昨日の夕方、同郷同大学出身のピアニストHさんと長電話・1時間34分。ラインさんありがと!無料でおしゃべりさせてくださって。
その長電話でも足りず、朝さらにライン上でやり取り。その中でHさんから
「~持ち声ってものは変えられないよね?発声は良くなっても声に魅力が出るのとは違うよね?~」
これ、声楽関係者以外からよく質問されること。
その答えには直接ならないですけれど、30年ほど前の強烈な思い出とともに少し書いてみます。
それは福光声楽セミナーでの一コマ。
↓レッスンに使われるコテージ
このセミナーでは6~7名ほどの先生が、各部屋(独立したコテージ)でレッスン。基本はそれぞれ割り当てられた先生のレッスンを期間中ずっと受けます。でも、自分の受講時間が終わった後は、そのままそのお部屋で聴講しても、他の先生のレッスンを聴講しても自由です。
その時私は、平良先生のクラス(多分)。何日かは平良先生のレッスンを受講・聴講。何日目かのとき、別の先生のところを聴講に行こうと、郡愛子先生のレッスンコテージへ入りました。
その時そのコテージには、郡先生とレッスン受講生のIさんの二人きり。そして私がそこへ入ったちょうどその時、優しくちょっと寂し気な口調で郡先生がIさんにこんなことをおっしゃいました。
「だからあなたは『いい声ね』で終わっちゃうのよね・・・」
レッスンの経緯はわかりませんが、私はこの言葉にかなり衝撃を受けました。いい声であることが必ずしも武器ではないのだと。
数日前、私はこのIさんの声に、それこそ衝撃を受けていたからです。
このセミナーでは初期のころ、一人1分程度全員ちょっとずつみんなの前で歌う時間がありました(のちになくなりました)。
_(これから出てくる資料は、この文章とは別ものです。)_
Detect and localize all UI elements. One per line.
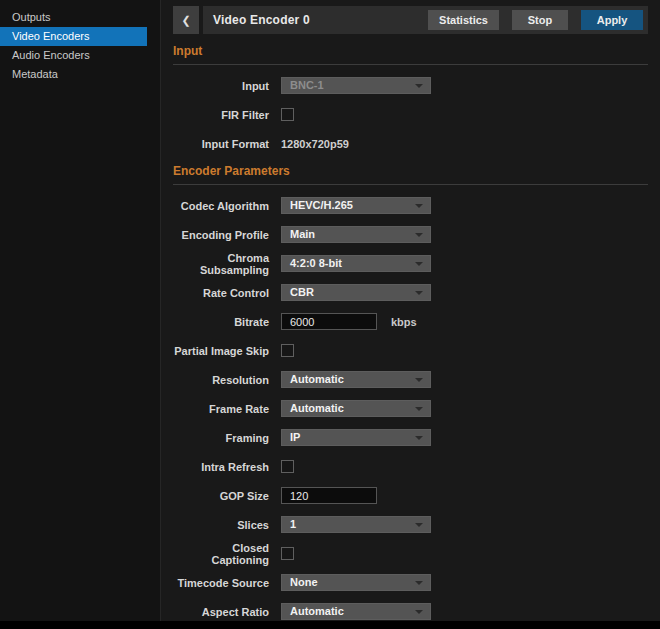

その時聞いたIさんの声は、まさに
「美声というのはこういうのを言う!」
という見本のような美声。「真綿のような声」という表現を聞いたことがありましたが、そういう声が世の中に存在したんだという驚き。
そのIさんだったのです。
Iさんのような人は、何の苦労もなく、声楽の世界でスター街道を進まれるに違いありません。嫉妬する限界を超えています。
そのIさんが
「だからあなたは『いい声ね』で終わっちゃうのよね・・・」
こんなことってあるのでしょうか?
その後、Iさんの名前をコンクール本選で見かけるとか、何かのチラシで見るということは残念ながらありません。
さて、私ですが、何の謙遜も抜きに自分の声をいい声だと思ったことは一度もありません。無理やり世界をいい声と悪い声の半分に分けたら、悪い方に入るとさえ思います。でも、悪い声だと思っているわけでもありません。それぞれだなあと思うだけです。
ちょっとだけ自慢話っぽくなります。
奏楽堂日本歌曲コンクールで2位になった後、たまたま小泉惠子さんという、ソプラノ歌手でコンクールの審査員の方に話しかけていただいたことがありました。小泉惠子さんは、私の師匠・関定子の美声とはまた違った美声で、
「鈴を転がすような声」
と言ったらこの声。小泉惠子さんの声を初めて聴いたときも驚きました。もし神様に誰かの声と取り換えなさいと言われたら、私はこの人にしてもらいます。声の出し方に力みは全くなく、体のどこかをつついたらパッと声が出るんじゃないかという感じです。私とは真逆の声。
小泉惠子さん、YouTubeにアップしていらしたので貼り付けました。
その小泉惠子さんが私に
「西野さんの声、すごく注目してたのよ」
と話しかけてくださったのです。
簡単に言えばないものねだり?確かに小泉さんは私のような低音をお出しになることはないでしょうし、私の歌った「木の洞」「鴉」をお歌いになることもないでしょう。
私も咄嗟にお返事しました。
「小泉さんのお声、前からあこがれていたんです」
短い会話でしたが、今も嬉しい瞬間としてよく思い出します。
話しを元に戻します。
Hさんの声、私の好みから言えばとてもいい声です。ピアニストだし音程もいいし、文句ありません。でも、多くの「歌ってみたい予備軍」の人が「自分の声には魅力がない」と思っていらっしゃるとしたら、それはとても残念なこと。声帯の筋肉は人間の体の中で一番衰えるのが遅い筋肉だと聞いたこともありますし。
歌を歌いたいと思っていらっしゃる皆さん、それぞれいい声です。自信をもって歌いましょう!